Die Gruppe der Smyrnafeigen kann jeden Biologiestudenten zur Verzweiflung treiben.
Ihre Fortpflanzungsstrategie verläuft über 3 Stufen von Februar bis in den September. Dabei muss noch eine “nicht-essbare Feige“, die Bocksfeige vor Ort sein. Ohne die geht es nicht. Denn aus den Früchten dieser Feige übertragen winzige Gallwespen, die so groß wie Fruchtfliegen sind, die Pollen auf die Blüten der Smyrnafeigen.
Aber wie?
Sie krabbeln durch das Loch, das jede Feige an ihrem stumpfen Ende hat, in diese hinein, denn dort befindet sich ja der “Wald“ der weiblichen Feigenblüten. Dadurch bilden die Smyrnafeigen auch kleine Samen, die beim Essen in den Zähnen knirschen.
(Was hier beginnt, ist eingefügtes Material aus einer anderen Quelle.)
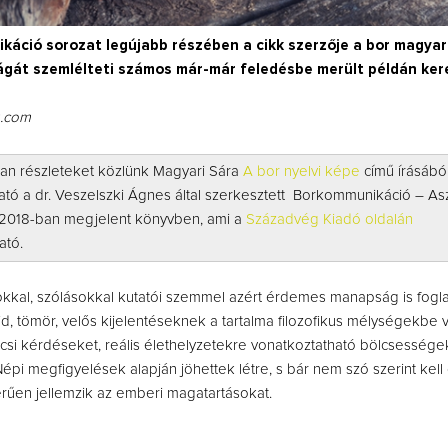
áció sorozat legújabb részében a cikk szerzője a bor magyar 
gát szemlélteti számos már-már feledésbe merült példán kere
g.com
an részleteket közlünk Magyari Sára
A bor nyelvi képe
című írásából
ható a dr. Veszelszki Ágnes által szerkesztett Borkommunikáció – Asz
, 2018-ban megjelent könyvben, ami a
Századvég Kiadó oldalán
ató.
kal, szólásokkal kutatói szemmel azért érdemes manapság is foglal
d, tömör, velős kijelentéseknek a tartalma filozofikus mélységekbe v
lcsi kérdéseket, reális élethelyzetekre vonatkoztatható bölcsessége
épi megfigyelések alapján jöhettek létre, s bár nem szó szerint kell 
rűen jellemzik az emberi magatartásokat.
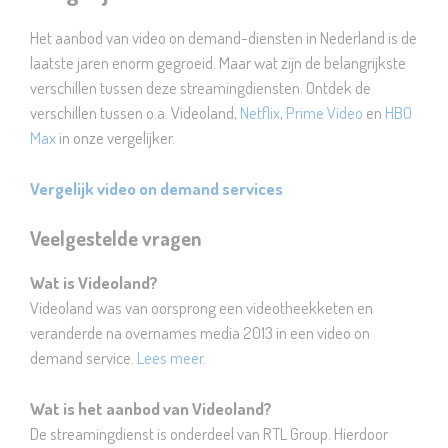
Het aanbod van video on demand-diensten in Nederland is de
laatste jaren enorm gegroeid. Maar wat zijn de belangrijkste
verschillen tussen deze streamingdiensten. Ontdek de
verschillen tussen o.a. Videoland,
Netflix
,
Prime Video
en
HBO
Max
in onze vergelijker.
Vergelijk video on demand services
Veelgestelde vragen
Wat is Videoland?
Videoland was van oorsprong een videotheekketen en
veranderde na overnames media 2013 in een video on
demand service.
Lees meer
.
Wat is het aanbod van Videoland?
De streamingdienst is onderdeel van RTL Group. Hierdoor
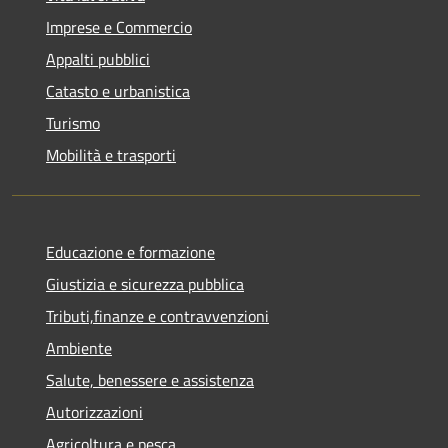
Imprese e Commercio
Appalti pubblici
Catasto e urbanistica
Turismo
Mobilità e trasporti
Educazione e formazione
Giustizia e sicurezza pubblica
Tributi,finanze e contravvenzioni
Ambiente
Salute, benessere e assistenza
Autorizzazioni
Agricoltura e pesca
Das war jetzt die absolute Kurzfassung ihrer Fortpflanzungsbiologie.
Die Smyrnafeigen eignen sich besonders zum Trocknen, wobei sie sich mit einem deutlichen Zuckerbelag überziehen. Dadurch sind sie auch sehr haltbar. Man kennt sie als unvermeidlichen Bestandteil des weihnachtlichen Früchtetellers.
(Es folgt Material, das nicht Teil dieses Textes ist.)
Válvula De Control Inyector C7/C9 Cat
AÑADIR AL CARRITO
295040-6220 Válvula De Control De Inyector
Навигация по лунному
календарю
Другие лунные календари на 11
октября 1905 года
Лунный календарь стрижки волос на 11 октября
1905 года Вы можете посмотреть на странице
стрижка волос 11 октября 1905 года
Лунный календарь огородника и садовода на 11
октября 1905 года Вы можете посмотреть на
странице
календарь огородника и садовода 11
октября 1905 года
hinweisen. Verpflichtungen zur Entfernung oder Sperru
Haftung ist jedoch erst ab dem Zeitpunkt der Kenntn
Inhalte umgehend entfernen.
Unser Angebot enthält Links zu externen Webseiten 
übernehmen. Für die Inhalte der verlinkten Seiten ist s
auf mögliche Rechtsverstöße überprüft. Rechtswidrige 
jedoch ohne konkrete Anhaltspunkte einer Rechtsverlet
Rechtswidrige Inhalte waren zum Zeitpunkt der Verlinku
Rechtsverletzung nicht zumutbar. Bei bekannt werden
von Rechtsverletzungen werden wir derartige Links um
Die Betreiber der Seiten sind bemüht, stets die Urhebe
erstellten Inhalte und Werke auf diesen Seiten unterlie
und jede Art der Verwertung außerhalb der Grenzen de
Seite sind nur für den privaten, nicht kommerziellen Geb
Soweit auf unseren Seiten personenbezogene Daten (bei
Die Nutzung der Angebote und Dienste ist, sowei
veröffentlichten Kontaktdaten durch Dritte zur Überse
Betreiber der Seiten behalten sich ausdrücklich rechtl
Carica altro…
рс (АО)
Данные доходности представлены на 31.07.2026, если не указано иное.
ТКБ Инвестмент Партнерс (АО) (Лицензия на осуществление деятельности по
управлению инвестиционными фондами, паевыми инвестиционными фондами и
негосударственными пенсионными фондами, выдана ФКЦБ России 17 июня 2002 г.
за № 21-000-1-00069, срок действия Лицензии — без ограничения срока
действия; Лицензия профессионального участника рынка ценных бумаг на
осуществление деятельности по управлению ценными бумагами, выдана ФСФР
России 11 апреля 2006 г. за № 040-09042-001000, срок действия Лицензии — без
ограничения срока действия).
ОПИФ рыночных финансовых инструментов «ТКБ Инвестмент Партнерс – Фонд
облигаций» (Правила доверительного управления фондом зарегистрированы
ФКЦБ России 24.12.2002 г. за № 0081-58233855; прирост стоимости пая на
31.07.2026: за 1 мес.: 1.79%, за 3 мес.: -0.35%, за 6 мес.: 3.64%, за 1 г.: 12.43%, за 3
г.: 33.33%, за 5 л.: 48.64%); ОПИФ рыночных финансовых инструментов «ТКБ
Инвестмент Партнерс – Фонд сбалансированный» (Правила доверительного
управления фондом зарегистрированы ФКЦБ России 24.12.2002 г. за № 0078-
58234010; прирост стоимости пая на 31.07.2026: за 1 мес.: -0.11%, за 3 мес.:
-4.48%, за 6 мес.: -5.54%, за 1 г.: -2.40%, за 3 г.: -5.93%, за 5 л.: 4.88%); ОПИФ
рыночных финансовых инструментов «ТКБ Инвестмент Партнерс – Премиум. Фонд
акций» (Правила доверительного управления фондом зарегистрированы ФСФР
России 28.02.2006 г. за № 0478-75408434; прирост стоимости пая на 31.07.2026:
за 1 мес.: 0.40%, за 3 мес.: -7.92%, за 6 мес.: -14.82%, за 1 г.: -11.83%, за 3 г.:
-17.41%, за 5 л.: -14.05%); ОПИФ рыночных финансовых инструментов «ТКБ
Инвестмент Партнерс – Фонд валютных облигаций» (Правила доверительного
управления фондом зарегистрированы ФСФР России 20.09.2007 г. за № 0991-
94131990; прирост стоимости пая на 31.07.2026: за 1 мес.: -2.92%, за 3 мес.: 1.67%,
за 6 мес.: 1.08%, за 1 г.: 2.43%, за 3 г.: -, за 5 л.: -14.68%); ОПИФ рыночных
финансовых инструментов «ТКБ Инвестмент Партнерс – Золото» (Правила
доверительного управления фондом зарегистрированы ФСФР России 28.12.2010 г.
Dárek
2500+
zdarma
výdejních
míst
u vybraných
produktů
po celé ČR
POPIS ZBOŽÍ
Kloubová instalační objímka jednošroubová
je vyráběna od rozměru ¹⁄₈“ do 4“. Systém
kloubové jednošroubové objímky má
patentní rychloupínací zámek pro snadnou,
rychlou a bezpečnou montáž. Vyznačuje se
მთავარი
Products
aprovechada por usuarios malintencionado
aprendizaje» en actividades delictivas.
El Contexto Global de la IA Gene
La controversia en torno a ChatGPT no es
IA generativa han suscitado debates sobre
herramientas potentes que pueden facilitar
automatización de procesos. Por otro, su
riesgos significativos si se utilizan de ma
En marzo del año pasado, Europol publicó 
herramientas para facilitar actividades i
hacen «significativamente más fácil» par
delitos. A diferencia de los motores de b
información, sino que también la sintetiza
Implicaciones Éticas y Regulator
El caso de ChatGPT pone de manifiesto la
Die neuen Siedler in Amerika hatten neben Zuckerrohr und Bananen auch Smyrnafeigen aus der Türkei im Gepäck und wunderten sich, weshalb diese keine Früchte entwickelten. Die Bocksfeige fehlte halt und mit ihr die Gallwespen. Um 1880 versuchte man in Kalifornien, obwohl man dort schon die fruchttragenden Adria-Feigen hatte, auch die zuckerigeren Smyrnafeigen zu kultivieren.
Ging natürlich nicht.
Erst 1898 kam man dem System auf die Schliche. Bocksfeigen wurden importiert und zur Sicherheit gleich auch die zugehörigen Gallwespen.
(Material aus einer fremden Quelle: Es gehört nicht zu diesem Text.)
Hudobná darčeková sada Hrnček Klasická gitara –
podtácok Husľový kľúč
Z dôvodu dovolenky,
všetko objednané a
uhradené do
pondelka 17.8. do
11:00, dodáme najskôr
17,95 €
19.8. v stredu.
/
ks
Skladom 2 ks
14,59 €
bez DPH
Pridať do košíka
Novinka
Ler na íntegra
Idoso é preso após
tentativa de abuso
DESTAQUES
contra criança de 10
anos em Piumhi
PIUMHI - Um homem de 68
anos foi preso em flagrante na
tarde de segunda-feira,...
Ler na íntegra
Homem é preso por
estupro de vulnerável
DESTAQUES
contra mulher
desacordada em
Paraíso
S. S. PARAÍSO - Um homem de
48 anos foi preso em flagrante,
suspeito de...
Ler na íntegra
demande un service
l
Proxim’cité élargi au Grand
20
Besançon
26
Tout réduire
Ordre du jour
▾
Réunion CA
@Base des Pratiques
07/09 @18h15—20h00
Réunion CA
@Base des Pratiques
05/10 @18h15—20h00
Durch das feine Loch am stumpfen Ende krabbelt die Gallwesepe in die Feige
Und die dritte Gruppe? Dazu zählen die San Pedro Feigen. Sie kürzen den dreistufigen Entwicklungsprozess der Früchte ab auf nur 2 Stufen.
Aber das wollen wir nun doch nicht mehr wissen.
Auf unserer Finca haben wir sowohl Feigenbäume, die blaue, längliche Früchte tragen, als auch solche mit hellgrünen Feigen. Erstaunlich ist die Wüchsigkeit der Bäume. Zwei stehen nahe an einer Mauer zum Nachbarn, der sich über die abgeworfenen Früchte, die seinen Hof „verschmutzen“, beschwert hat. Seither werden die beiden stark zurückgeschnitten, was sie aber nur zu verstärktem Wachstum anregt.
Achtung!
Beim Ernten der Früchte, bzw. beim Rückschnitt, ist es wichtig, ein langärmliches Hemd und Handschuhe zu tragen. Zum einen haben die Feigenblätter scharfe, feingezähnte Blattränder, welche die Haut anritzen.Das führt, wenn man nicht sehr robust ist, zu Entzündungsreaktionen oder gleich zu allergischen Ausschlägen. Zum andern enthält die Feige auch einen weißen Milchsaft, der auf der Haut wegen seines Psoralengehalts im Licht zu phototoxischen, entzündlichen Reaktionen führt.